Purtroppo, però, devo dire che su questo fronte c’è ancora molto da fare.
Parlando invece dell’errore più diffuso (o sottovalutato) che le imprese fanno nel delineare nuove strategie commerciali è la disconnessione tra la strategia top-down e la sua effettiva implementazione sul campo, che spesso è caratterizzata da una sottovalutazione dell’importanza della cultura aziendale, da una carenza di adeguamento dell’assetto organizzativo e dei suoi processi alla mutata strategia e dello scarso utilizzo mirato della leva formazione.
Mi spiego meglio. Molte aziende italiane sono eccellenti nella definizione della strategia commerciale, ma peccano nell’esecuzione.
Il problema non è la mancanza di un piano, ma la difficoltà di tradurre quel piano in comportamenti quotidiani sostenibili dalla forza vendita.

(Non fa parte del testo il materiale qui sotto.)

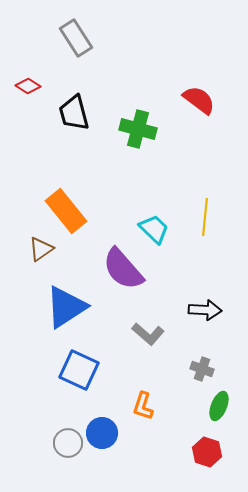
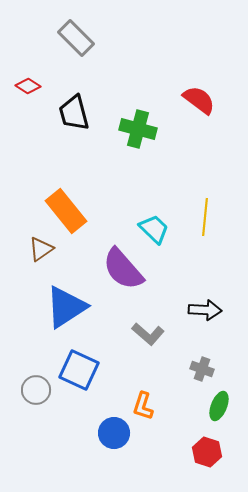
gray rectangle: rotated 12 degrees counterclockwise
blue circle: moved 12 px right
gray circle: moved 32 px left, 53 px up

Questo si manifesta in diversi modi:
- focalizzazione eccessiva sul “cosa” e insufficiente sul “come”: si definiscono obiettivi di vendita ambiziosi (il “cosa”), ma si presta meno attenzione al “come” raggiungerli, ovvero all’adeguamento dei processi commerciali e/o di sales performance management agli strumenti e, soprattutto, alle competenze e alla mentalità dei venditori;
- mancanza di allineamento: spesso si introducono cambiamenti legati all’introduzione di nuove metodologie e nuove tecnologie (es. CRM e AI), ma non si preparano adeguatamente le reti commerciale e l’organizzazione ad accoglierle. Tra i processi più sottovalutati ci sono quelli di comunicazione interna: ad esempio lo spiegare la “reason why”, il mostrare la consapevolezza di come il cambiamento modifica il lavoro dei commerciali, il ridefinire obiettivi e aspettative coerenti ai tempi del cambiamento sono tra gli elementi che più impattano sulla reazione ad esso, nutrendo le resistenze, come evidente dalle molteplici ricerche condotte in questi anni;
- sottovalutazione della formazione continua e dell’upskilling: si assume che i venditori, una volta acquisite le basi, siano totalmente autonomi. In un mercato in rapida evoluzione, dove il cliente è sempre più informato e le tecnologie cambiano rapidamente, le funzioni di produzione del venditore e quindi le sue attività e il suo ruolo evolvono, richiedendo l’apprendimento di nuove skills o l’aggiornamento delle competenze storiche maturate sul campo. Senza un investimento costante e mirato in una formazione coerente ai cambiamenti proposti si otterrà una forza vendita stanca, obsoleta e meno efficace;
- mancanza di riconoscimento e valorizzazione non solo economica: sebbene gli incentivi economici siano importanti, molte aziende sottovalutano che, in uno scenario di cambiamento continuo, l’impatto dei riconoscimenti non economici sugli aspetti di motivazione non monetaria (apprezzamento, opportunità di sviluppo, confronto, significato del lavoro, ecc.) diventa determinante nel motivare, trattenere i talenti di vendita e sostenere la performance.
In sintesi, l’errore non è tanto nella strategia in sé, quanto nell’incapacità di creare un ecosistema aziendale e una cultura che supportino quella strategia, abilitando i venditori a performare al massimo delle loro capacità in un contesto in costante cambiamento.